** DATASET ENTRIES follows **

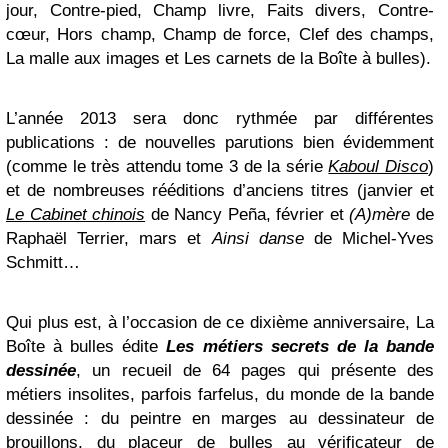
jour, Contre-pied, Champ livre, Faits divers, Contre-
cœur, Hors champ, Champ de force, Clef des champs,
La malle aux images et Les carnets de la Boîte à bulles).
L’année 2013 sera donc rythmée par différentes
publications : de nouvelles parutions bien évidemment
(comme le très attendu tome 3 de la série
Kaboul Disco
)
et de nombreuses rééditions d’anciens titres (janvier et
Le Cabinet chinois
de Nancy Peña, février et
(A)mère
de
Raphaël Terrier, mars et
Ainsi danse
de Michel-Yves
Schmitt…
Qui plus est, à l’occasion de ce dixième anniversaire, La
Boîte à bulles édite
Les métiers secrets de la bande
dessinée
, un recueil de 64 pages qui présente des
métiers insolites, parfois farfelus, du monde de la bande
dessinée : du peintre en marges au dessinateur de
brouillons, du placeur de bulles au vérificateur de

** End of DATASET ENTRIES **
** DATASET ENTRIES follows **

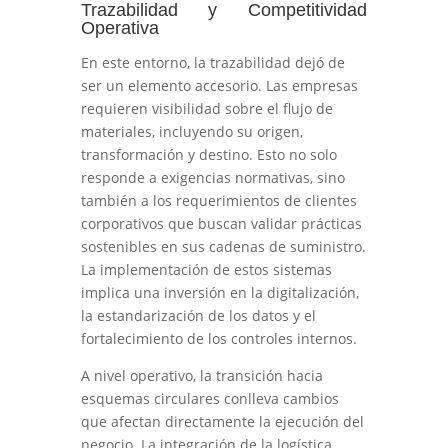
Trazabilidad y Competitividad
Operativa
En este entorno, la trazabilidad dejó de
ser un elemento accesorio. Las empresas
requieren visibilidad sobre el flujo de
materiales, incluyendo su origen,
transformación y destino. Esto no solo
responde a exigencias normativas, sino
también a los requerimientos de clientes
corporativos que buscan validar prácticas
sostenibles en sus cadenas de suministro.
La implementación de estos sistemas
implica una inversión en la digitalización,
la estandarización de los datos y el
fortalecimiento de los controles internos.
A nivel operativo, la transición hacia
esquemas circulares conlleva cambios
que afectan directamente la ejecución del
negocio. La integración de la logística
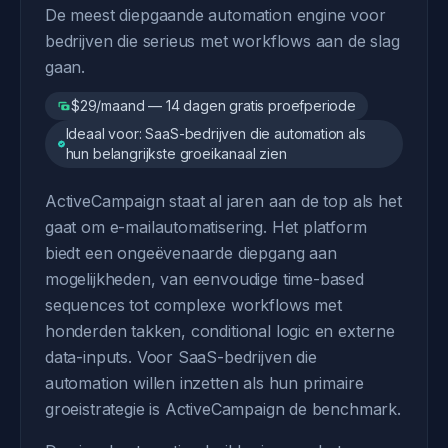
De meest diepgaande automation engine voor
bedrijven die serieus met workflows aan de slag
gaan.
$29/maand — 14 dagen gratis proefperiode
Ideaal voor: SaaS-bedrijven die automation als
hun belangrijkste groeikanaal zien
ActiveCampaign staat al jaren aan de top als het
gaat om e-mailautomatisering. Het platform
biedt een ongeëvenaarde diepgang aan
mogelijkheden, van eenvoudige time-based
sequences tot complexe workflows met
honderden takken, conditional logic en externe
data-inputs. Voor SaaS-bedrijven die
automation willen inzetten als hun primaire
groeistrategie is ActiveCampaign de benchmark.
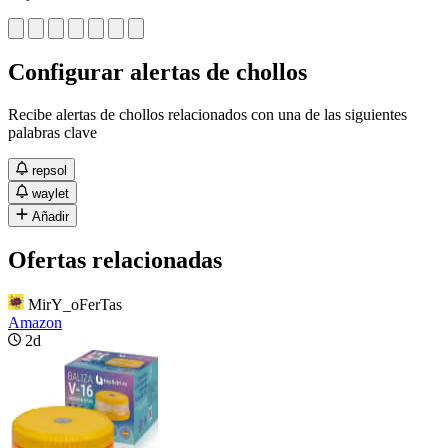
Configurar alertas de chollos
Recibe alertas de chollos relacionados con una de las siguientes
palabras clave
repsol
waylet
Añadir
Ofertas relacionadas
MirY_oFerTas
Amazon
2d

** End of DATASET ENTRIES **

> **PROBLEM TO WORK ON**
If a line of the records includes the string "Champ", copy it out.

> **WRITTEN SOLUTION**
jour, Contre-pied, Champ livre, Faits divers, Contre-
cœur, Hors champ, Champ de force, Clef des champs,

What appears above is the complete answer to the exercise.